*Description of the task*: Among these records, tally each line with the word "Drame"; the answer is that number alone.

Transcribed page contents
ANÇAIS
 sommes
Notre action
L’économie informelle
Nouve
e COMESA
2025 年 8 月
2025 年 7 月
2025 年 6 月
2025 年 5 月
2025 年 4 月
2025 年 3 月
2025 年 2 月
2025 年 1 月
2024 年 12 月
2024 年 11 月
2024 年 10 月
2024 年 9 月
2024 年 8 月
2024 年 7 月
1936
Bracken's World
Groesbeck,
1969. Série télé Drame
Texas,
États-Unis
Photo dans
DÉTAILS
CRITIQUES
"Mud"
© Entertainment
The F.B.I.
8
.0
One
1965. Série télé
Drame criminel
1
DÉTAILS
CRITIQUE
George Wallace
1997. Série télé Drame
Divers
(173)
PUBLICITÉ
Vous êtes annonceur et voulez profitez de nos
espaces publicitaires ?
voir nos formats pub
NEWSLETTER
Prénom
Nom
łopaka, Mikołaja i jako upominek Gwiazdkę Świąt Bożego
* * *
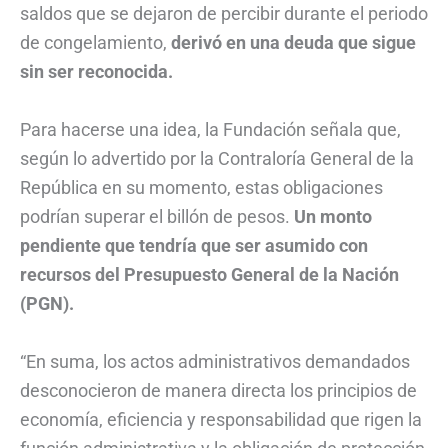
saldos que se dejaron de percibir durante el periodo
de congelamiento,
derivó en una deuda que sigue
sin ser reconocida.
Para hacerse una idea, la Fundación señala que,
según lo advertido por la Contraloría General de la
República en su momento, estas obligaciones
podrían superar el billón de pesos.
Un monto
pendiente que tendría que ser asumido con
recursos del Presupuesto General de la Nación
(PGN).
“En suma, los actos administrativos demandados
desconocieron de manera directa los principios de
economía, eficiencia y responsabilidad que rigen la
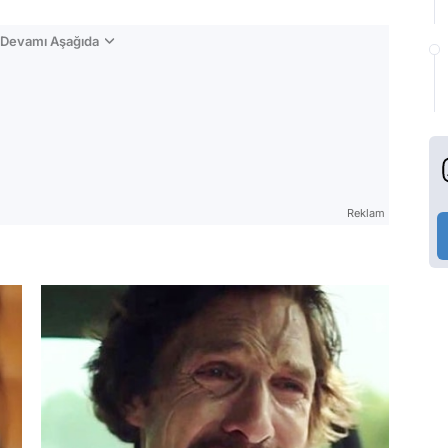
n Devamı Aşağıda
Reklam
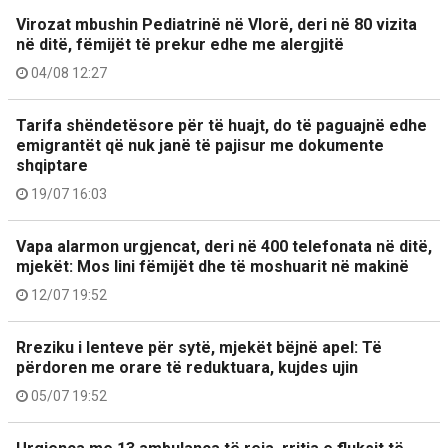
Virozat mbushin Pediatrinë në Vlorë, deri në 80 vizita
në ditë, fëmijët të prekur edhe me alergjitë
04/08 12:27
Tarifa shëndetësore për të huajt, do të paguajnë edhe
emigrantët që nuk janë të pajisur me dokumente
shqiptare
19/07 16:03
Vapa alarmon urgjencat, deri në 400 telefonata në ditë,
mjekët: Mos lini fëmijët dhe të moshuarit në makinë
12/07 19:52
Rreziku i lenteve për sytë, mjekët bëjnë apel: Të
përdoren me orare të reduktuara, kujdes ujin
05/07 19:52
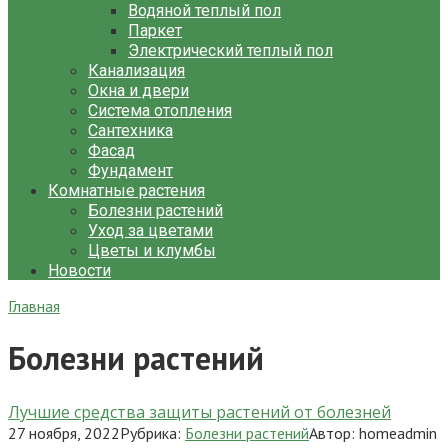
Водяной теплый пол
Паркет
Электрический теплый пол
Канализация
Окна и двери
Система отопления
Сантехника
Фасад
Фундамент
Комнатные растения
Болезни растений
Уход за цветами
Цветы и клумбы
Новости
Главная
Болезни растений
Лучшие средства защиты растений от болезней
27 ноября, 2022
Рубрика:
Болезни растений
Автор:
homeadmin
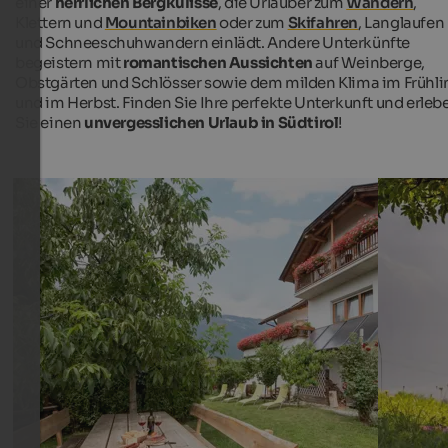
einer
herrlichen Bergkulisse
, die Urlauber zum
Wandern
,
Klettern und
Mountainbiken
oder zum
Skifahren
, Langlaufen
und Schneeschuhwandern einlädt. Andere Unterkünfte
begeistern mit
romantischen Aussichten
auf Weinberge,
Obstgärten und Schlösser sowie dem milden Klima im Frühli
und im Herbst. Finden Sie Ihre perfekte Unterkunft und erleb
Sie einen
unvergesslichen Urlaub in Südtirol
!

*Answer for this exercise*: 3